## Work order
Your answer should consist of the lines in the listing that hold "proving".

## Stored data
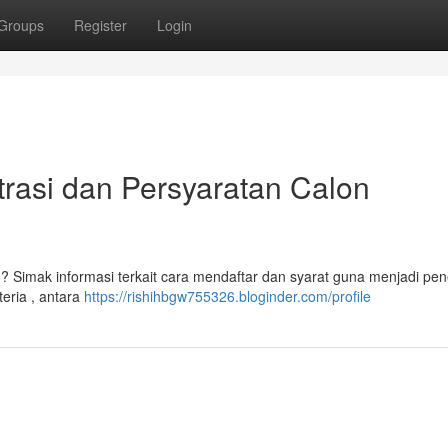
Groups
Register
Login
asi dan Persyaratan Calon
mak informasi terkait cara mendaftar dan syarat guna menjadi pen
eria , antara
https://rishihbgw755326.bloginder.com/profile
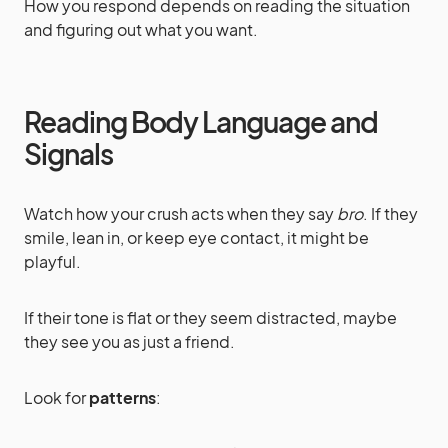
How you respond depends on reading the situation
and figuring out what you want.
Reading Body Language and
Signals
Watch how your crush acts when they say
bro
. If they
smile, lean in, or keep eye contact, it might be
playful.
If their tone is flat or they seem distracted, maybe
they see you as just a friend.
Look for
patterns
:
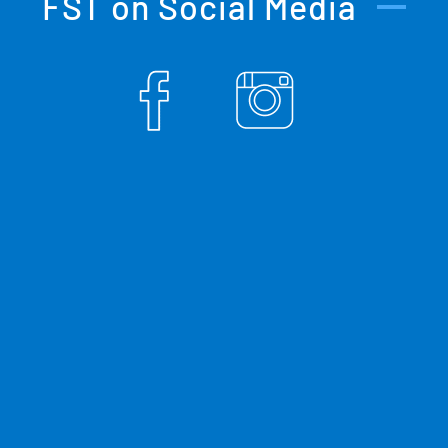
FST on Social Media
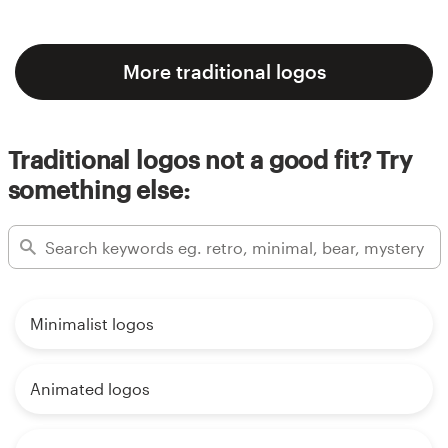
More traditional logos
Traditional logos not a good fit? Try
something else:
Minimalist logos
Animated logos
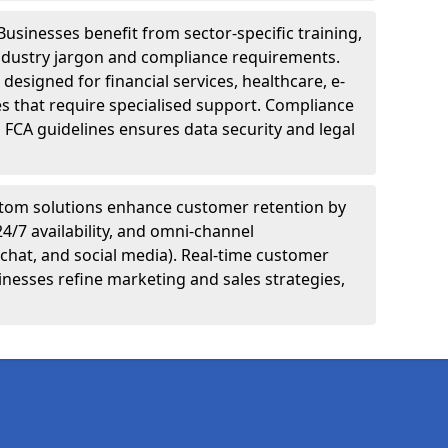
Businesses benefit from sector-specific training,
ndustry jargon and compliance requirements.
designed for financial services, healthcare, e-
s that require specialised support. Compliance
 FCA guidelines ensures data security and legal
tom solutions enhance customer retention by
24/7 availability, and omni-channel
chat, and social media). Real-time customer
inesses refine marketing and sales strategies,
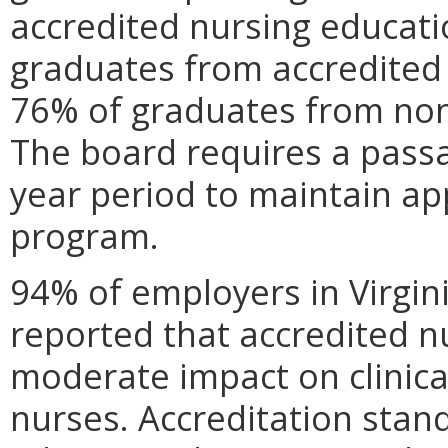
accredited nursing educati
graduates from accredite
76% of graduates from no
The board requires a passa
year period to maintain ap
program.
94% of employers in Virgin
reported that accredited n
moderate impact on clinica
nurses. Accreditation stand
---
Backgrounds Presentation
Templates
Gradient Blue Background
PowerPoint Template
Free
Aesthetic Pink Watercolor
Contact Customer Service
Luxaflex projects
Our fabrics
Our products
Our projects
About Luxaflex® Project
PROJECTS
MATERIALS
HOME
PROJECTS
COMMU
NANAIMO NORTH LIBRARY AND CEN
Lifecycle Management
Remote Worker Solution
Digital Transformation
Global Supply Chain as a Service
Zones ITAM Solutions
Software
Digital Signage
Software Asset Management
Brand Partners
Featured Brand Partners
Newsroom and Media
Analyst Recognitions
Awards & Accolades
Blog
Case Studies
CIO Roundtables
--
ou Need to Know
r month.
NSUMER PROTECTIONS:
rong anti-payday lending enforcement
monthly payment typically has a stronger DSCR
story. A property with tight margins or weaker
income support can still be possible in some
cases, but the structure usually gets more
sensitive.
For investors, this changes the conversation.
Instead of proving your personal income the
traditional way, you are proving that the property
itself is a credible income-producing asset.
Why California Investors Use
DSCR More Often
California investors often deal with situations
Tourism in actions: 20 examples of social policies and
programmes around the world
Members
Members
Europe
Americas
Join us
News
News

## Response area
Instead of proving your personal income the
traditional way, you are proving that the property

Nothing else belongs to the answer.